KELAINAN HEMODINAMIK
• Pasien dengan anomali ebstein mempunyai atrium kanan
yang sangat besar, yang dapat meregang septum atrium
sehingga terjadi foramen ovale persisten, sehingga terjadi
pirau kanan ke kiri melalui defek septum atrium atau
foramen ovale.
MANIFESTASI KLINIS

• Sianosis, dispnea, atau gagal jantung.


• Gejala klinis baru muncul setelah pasien berumur
beberapa bulan atau beberapa tahun.
• Pada pemeriksaan fisik tampak sianosis, meskipun
mungkin sangat ringan.
• Nadi biasanya teraba agak kecil.
• Pada auskultasi terdengar tiga atau empat bunyi jantung.
• Bising pansistolik di tepi kiri sternum bawah terdengar
apabila terdapat insufisiensi trikuspid yang bermakna.
DIAGNOSIS
• Sianosis yang ringan atau sedang
• Pada auskultasi terdengar irama tripel atau kuadripel,
sering dengan bising pansistolik di garis sternum kiri
bawah
• Foto dada  kardiomegali (seringkali berat), dengan
vaskularisasi paru normal atau kurang.
• EKG  menunjukkan RBBB, giant P wave, mungkin
dengan hipertrofi ventrikel kiri, dengan atau tanpa
berbagai bentuk disritmia.
• diagnosis pasti Ekokardiografi ; bahkan prosedur
kateterisasi dapat menyebabkan komplikasi yang dapat
fatal akibat disritmia.
TATA LAKSANA
• Pada pasien dengan asimtomatik atau hanya menunjukkan gejala
ringan tidak diperlukan terapi, namun perlu pembatasan aktivitas,
misalnya olahraga yang berat atau kompetitif.

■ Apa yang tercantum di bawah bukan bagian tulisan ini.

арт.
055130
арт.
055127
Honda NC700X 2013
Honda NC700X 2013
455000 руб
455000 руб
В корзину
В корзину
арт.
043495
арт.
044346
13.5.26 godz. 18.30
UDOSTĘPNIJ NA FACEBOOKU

• Pada kasus yang simtomatik pembedahan dilakukan dengan
konstruksi katup trikuspid dan penutupan defek septum atrium.
Keberhasilan operasi ini sangat bervariasi.
• Pemberian obat dekongestan mungkin dapat menolong sehingga
operai dapat ditunda sampai anak besar.
• Apabila terapi medikamentosa gagal, maka operasi harus dilakukan,
akan tetapi dengan resiko yang sangat tinggi.